All this serene nature has made a welcome contrast with the vast morass that is Mexico City, a place that in my mind was to feature endless one-storey slums and open sewers. Once again, Mexico confounded expectations and we were in a Latin American Shanghai. Modern, bustling and packed with atmosphere and music, it’s actually an incredible place. Driving there was a proper nightmare though. First up, we couldn’t enter the city on a Friday as our number plate ended with a ‘9.’ The government has brought in a bunch of measures to ease congestion, the “number plate lottery” being one of them. As we entered the city boundaries, people were honking and waving at us to turn around. Upon realising our blunder we U-turned and slept in a nearby village instead. The next day we got in successfully, only for a delivery cyclist to undertake us when we were pulling in for directions. Cue cyclist falling into a nearby car and some grumpy locals demand we pay for the damage. Cyclist being ok, haggling over damage costs completed, we got out of there £50 down. Thankfully we found free parking for Gina for our brief stay in the capital, which allowed us to enjoy Frida Kahlo’s house, Leon Trotsky’s house (where he was killed by a Stalinist and ALSO where he and Frida conducted a brief affair) some incredible Mexican wrestling (featuring dwarves and one guy performing suplexes whilst dressed as The Grinch) and the anthropology museum, hassle free. A special mention to the anthropology museum actually – thanks to the English speaking guide, I’d say it was one of the most fascinating museum visits of my life. Mexican history is dripping in a lot of stuff, mostly blood actually, but it is so varied and odd, and carries this crazy burden of the Spanish arrival in 1519 (or thereabouts) that I was transfixed in every detail. For instance, the Aztecs and Mayans played this ball-game that was somewhere between football and volleyball. The winning team had to sacrifice one of their players to the gods after the final whistle. Sacrifice was deemed such an honour that this was a legitimately sought after prize. I’d just stick to ping pong personally.
A final mention must also go to Ale, an old chum from Camp America who let us stay with her in the prosperous city of Queretaro. We were about 2 hours late to meet her unfortunately as I was navigating. I had her address down as Calle Santa Rosa. She lives on Avenue Santa Rosa. Calle Santa Rosa was 10 km south and in one of the city’s most dangerous slums. It was a hairy drive. Mexican slums are to be avoided.
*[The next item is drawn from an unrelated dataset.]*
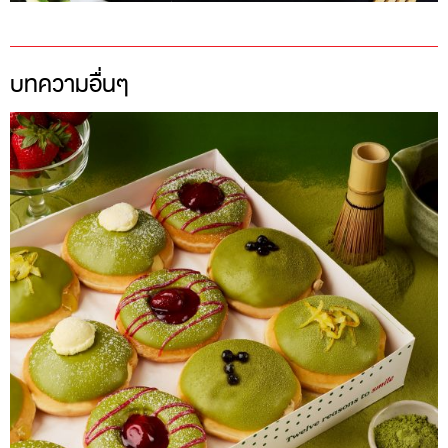
บทความอื่นๆ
Finding our way north, we located Ale’s plush house which was a in a gated community and had it’s own security guard. Bit of a contrast there. Ale took us out to eat the local speciality of fried grasshoppers and worms (verdict was 2 “goods” from the guys and 2 “never agains” from the girls) and even woke G and me up at 4am to carry on drinking with her as she’d got back so late from a Christmas work party. It was a long day the next day. And this has been a long post. I’m off to rub moisturiser on my bright red face and body. Scot Abroad!